→ Records shown
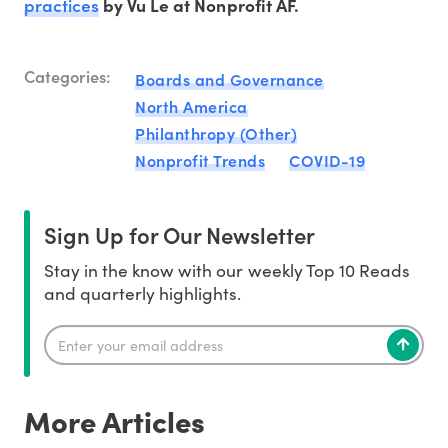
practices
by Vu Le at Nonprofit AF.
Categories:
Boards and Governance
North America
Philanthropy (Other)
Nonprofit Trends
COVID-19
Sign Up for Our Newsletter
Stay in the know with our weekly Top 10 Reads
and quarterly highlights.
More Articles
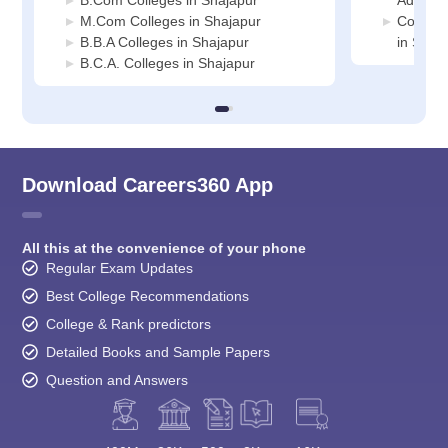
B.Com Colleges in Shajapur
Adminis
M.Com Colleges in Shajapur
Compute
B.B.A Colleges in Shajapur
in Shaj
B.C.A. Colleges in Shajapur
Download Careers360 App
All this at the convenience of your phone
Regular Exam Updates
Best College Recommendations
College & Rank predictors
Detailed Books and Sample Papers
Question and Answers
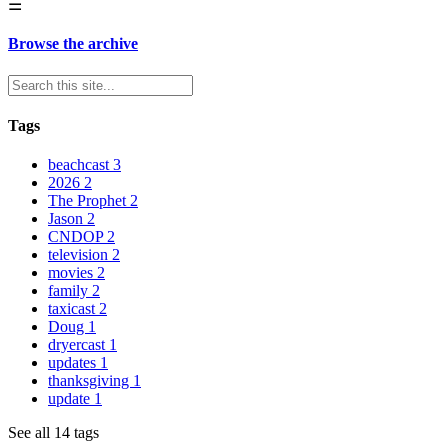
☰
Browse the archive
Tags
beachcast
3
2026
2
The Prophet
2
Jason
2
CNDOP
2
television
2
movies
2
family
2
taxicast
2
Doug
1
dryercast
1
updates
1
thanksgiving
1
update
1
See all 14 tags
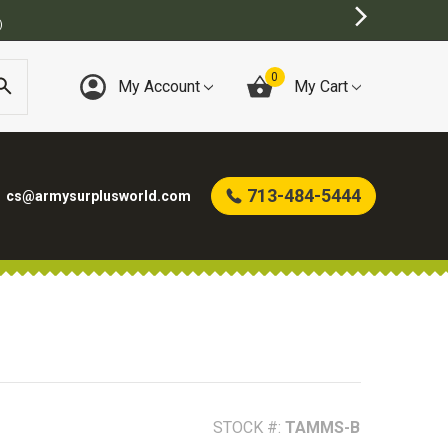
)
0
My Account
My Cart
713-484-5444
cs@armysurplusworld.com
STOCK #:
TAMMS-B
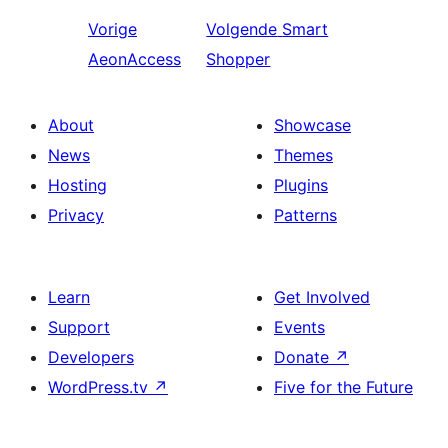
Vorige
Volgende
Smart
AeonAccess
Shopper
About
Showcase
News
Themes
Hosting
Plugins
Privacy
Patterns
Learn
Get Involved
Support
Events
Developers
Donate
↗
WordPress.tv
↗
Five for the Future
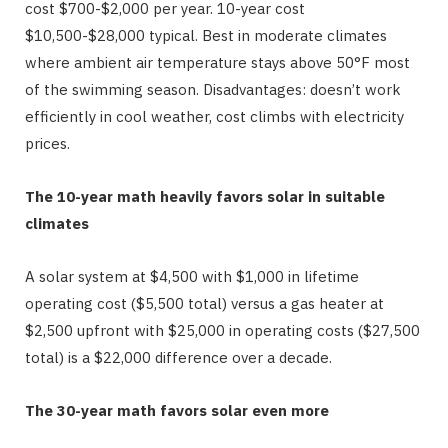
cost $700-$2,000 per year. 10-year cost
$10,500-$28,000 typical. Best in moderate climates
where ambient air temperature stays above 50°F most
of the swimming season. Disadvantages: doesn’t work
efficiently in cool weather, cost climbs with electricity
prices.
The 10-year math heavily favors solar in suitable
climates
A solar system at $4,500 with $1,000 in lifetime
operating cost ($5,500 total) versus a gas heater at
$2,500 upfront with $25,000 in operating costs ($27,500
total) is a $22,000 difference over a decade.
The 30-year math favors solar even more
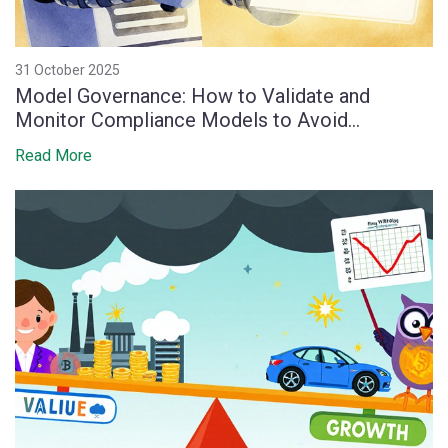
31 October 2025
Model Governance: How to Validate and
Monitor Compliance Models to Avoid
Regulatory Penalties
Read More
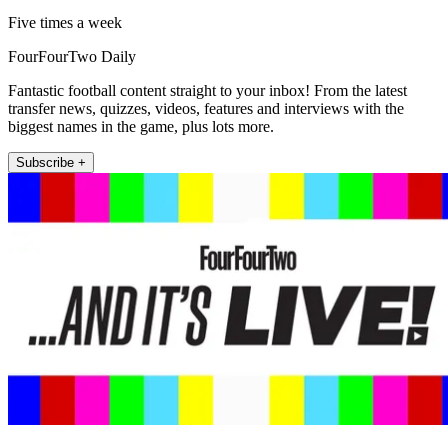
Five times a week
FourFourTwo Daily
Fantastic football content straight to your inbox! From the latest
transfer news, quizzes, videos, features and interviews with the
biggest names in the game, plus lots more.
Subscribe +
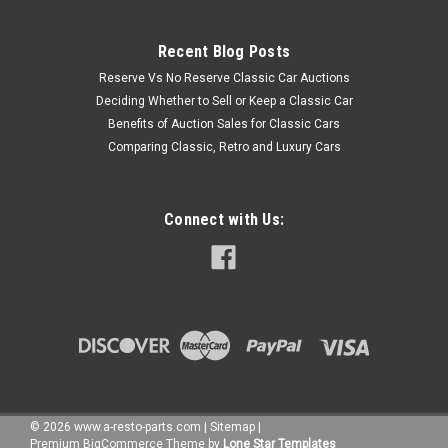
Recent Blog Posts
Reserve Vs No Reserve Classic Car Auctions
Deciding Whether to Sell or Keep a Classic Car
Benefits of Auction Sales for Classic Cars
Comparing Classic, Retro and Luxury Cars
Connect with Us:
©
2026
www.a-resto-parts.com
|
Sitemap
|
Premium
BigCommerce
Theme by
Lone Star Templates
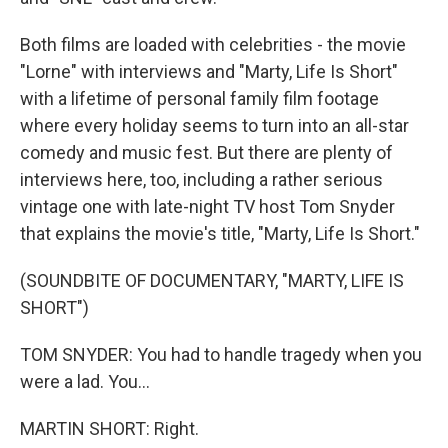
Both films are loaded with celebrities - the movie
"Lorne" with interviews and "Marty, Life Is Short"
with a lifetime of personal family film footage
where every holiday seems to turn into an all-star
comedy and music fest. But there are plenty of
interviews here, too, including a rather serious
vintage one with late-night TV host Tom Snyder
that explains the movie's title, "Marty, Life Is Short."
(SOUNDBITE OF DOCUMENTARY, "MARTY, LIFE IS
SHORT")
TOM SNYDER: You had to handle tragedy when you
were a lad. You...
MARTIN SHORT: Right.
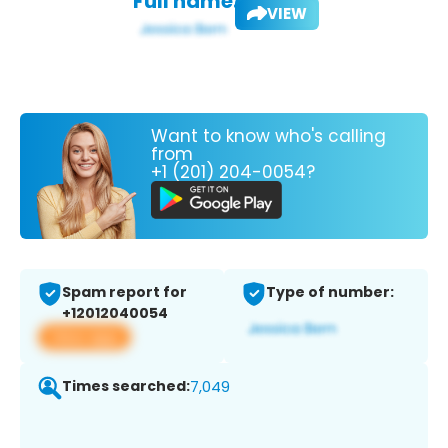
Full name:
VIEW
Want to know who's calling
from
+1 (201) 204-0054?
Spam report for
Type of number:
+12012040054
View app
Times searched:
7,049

...

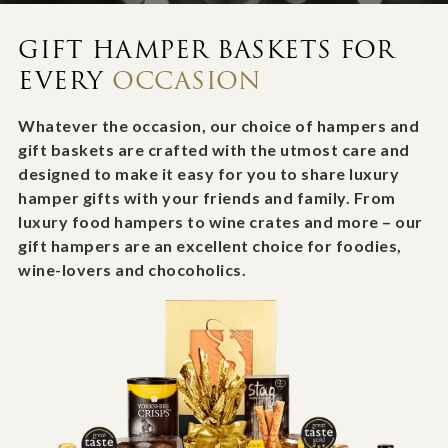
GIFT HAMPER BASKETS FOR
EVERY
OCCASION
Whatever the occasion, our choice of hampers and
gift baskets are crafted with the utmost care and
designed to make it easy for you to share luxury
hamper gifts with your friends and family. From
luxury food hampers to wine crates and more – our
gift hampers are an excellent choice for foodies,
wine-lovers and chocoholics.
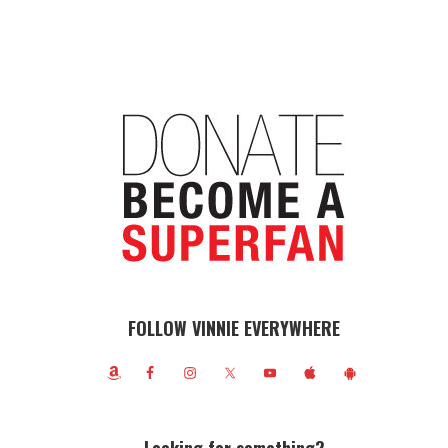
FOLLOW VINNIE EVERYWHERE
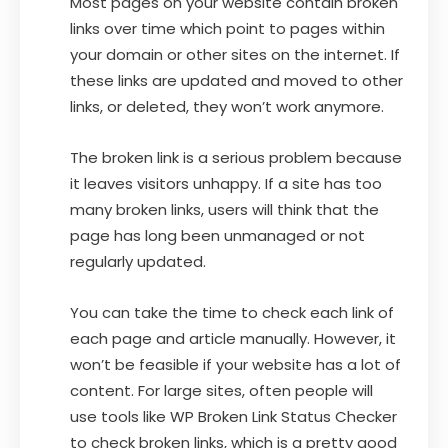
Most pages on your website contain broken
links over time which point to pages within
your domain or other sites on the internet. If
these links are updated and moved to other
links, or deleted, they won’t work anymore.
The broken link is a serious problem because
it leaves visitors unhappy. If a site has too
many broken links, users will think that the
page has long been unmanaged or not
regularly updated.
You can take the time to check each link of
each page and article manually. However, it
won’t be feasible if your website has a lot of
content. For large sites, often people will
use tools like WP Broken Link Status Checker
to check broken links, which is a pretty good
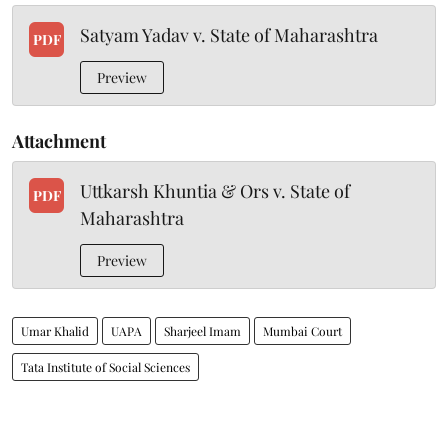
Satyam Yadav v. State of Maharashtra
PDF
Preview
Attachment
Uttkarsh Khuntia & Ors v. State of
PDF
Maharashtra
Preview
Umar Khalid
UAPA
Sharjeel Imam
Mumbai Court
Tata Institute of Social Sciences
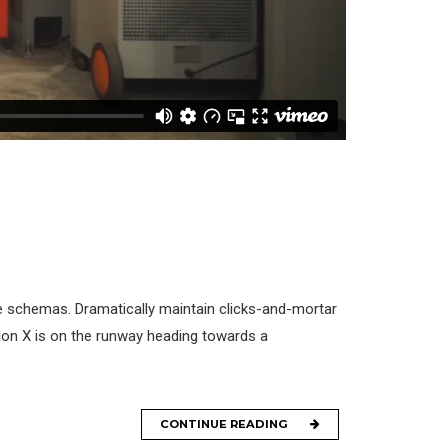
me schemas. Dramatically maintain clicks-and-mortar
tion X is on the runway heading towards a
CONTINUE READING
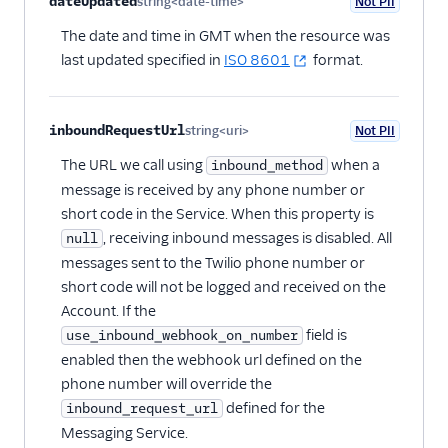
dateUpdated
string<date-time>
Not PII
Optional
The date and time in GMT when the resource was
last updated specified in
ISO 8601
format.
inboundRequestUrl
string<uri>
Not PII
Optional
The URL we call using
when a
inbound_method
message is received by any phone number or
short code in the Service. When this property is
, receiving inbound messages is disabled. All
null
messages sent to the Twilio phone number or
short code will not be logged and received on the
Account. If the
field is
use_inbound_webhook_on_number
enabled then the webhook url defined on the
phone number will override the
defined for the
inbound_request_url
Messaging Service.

→ Task to complete
The lines holding the string "Maharashtra" in the listing above are what you should copy out.

→ Result below
Satyam Yadav v. State of Maharashtra
Maharashtra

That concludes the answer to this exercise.